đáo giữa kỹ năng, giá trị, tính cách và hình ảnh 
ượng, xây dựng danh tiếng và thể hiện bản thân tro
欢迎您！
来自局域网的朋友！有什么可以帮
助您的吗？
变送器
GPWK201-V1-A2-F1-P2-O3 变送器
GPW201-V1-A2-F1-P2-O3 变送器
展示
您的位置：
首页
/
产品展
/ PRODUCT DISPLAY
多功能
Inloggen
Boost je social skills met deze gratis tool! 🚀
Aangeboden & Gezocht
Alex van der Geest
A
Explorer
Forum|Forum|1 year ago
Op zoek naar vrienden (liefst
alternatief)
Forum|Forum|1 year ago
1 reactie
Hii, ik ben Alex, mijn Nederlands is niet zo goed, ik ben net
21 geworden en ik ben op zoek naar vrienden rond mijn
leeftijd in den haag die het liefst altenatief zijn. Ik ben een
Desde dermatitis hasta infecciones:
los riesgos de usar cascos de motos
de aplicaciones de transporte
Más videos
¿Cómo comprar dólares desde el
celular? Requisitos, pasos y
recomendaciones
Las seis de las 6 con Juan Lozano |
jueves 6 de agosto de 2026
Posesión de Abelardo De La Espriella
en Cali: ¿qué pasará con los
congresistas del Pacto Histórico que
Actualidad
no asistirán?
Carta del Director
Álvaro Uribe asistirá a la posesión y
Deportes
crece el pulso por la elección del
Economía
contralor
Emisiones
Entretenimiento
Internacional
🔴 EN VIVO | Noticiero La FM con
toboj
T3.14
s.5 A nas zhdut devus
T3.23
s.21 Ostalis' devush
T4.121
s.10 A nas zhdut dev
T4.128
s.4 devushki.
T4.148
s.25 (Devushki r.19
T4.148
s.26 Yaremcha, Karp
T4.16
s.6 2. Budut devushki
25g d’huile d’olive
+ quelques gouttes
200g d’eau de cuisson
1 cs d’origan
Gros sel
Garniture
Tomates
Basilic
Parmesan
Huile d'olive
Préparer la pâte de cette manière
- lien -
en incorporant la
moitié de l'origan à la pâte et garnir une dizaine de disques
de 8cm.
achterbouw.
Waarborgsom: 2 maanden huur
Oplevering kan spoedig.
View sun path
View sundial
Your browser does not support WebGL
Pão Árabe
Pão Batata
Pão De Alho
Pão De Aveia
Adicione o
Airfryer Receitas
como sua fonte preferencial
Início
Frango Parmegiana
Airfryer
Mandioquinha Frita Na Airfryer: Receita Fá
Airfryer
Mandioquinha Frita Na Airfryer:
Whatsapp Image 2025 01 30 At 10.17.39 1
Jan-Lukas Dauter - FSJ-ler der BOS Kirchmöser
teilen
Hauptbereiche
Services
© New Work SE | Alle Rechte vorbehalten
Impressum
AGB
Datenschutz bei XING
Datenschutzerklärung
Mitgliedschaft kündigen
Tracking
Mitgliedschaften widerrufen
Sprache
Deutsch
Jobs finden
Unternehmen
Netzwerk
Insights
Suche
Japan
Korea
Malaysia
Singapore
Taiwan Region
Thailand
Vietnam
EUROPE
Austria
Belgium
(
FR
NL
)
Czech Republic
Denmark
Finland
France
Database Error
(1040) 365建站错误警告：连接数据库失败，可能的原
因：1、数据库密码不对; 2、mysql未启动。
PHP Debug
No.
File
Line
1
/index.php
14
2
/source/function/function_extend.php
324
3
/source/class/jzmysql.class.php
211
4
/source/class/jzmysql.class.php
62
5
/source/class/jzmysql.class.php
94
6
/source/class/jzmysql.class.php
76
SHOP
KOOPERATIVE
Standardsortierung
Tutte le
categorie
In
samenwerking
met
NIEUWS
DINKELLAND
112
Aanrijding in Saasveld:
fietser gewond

┄┄┄┄┄┄┄┄┄┄

- REQUIRED ACTION
Would you please repeat the whole listing exactly as it is?

- SOLUTION FOR THIS TASK
đáo giữa kỹ năng, giá trị, tính cách và hình ảnh 
ượng, xây dựng danh tiếng và thể hiện bản thân tro
欢迎您！
来自局域网的朋友！有什么可以帮
助您的吗？
变送器
GPWK201-V1-A2-F1-P2-O3 变送器
GPW201-V1-A2-F1-P2-O3 变送器
展示
您的位置：
首页
/
产品展
/ PRODUCT DISPLAY
多功能
Inloggen
Boost je social skills met deze gratis tool! 🚀
Aangeboden & Gezocht
Alex van der Geest
A
Explorer
Forum|Forum|1 year ago
Op zoek naar vrienden (liefst
alternatief)
Forum|Forum|1 year ago
1 reactie
Hii, ik ben Alex, mijn Nederlands is niet zo goed, ik ben net
21 geworden en ik ben op zoek naar vrienden rond mijn
leeftijd in den haag die het liefst altenatief zijn. Ik ben een
Desde dermatitis hasta infecciones:
los riesgos de usar cascos de motos
de aplicaciones de transporte
Más videos
¿Cómo comprar dólares desde el
celular? Requisitos, pasos y
recomendaciones
Las seis de las 6 con Juan Lozano |
jueves 6 de agosto de 2026
Posesión de Abelardo De La Espriella
en Cali: ¿qué pasará con los
congresistas del Pacto Histórico que
Actualidad
no asistirán?
Carta del Director
Álvaro Uribe asistirá a la posesión y
Deportes
crece el pulso por la elección del
Economía
contralor
Emisiones
Entretenimiento
Internacional
🔴 EN VIVO | Noticiero La FM con
toboj
T3.14
s.5 A nas zhdut devus
T3.23
s.21 Ostalis' devush
T4.121
s.10 A nas zhdut dev
T4.128
s.4 devushki.
T4.148
s.25 (Devushki r.19
T4.148
s.26 Yaremcha, Karp
T4.16
s.6 2. Budut devushki
25g d’huile d’olive
+ quelques gouttes
200g d’eau de cuisson
1 cs d’origan
Gros sel
Garniture
Tomates
Basilic
Parmesan
Huile d'olive
Préparer la pâte de cette manière
- lien -
en incorporant la
moitié de l'origan à la pâte et garnir une dizaine de disques
de 8cm.
achterbouw.
Waarborgsom: 2 maanden huur
Oplevering kan spoedig.
View sun path
View sundial
Your browser does not support WebGL
Pão Árabe
Pão Batata
Pão De Alho
Pão De Aveia
Adicione o
Airfryer Receitas
como sua fonte preferencial
Início
Frango Parmegiana
Airfryer
Mandioquinha Frita Na Airfryer: Receita Fá
Airfryer
Mandioquinha Frita Na Airfryer:
Whatsapp Image 2025 01 30 At 10.17.39 1
Jan-Lukas Dauter - FSJ-ler der BOS Kirchmöser
teilen
Hauptbereiche
Services
© New Work SE | Alle Rechte vorbehalten
Impressum
AGB
Datenschutz bei XING
Datenschutzerklärung
Mitgliedschaft kündigen
Tracking
Mitgliedschaften widerrufen
Sprache
Deutsch
Jobs finden
Unternehmen
Netzwerk
Insights
Suche
Japan
Korea
Malaysia
Singapore
Taiwan Region
Thailand
Vietnam
EUROPE
Austria
Belgium
(
FR
NL
)
Czech Republic
Denmark
Finland
France
Database Error
(1040) 365建站错误警告：连接数据库失败，可能的原
因：1、数据库密码不对; 2、mysql未启动。
PHP Debug
No.
File
Line
1
/index.php
14
2
/source/function/function_extend.php
324
3
/source/class/jzmysql.class.php
211
4
/source/class/jzmysql.class.php
62
5
/source/class/jzmysql.class.php
94
6
/source/class/jzmysql.class.php
76
SHOP
KOOPERATIVE
Standardsortierung
Tutte le
categorie
In
samenwerking
met
NIEUWS
DINKELLAND
112
Aanrijding in Saasveld:
fietser gewond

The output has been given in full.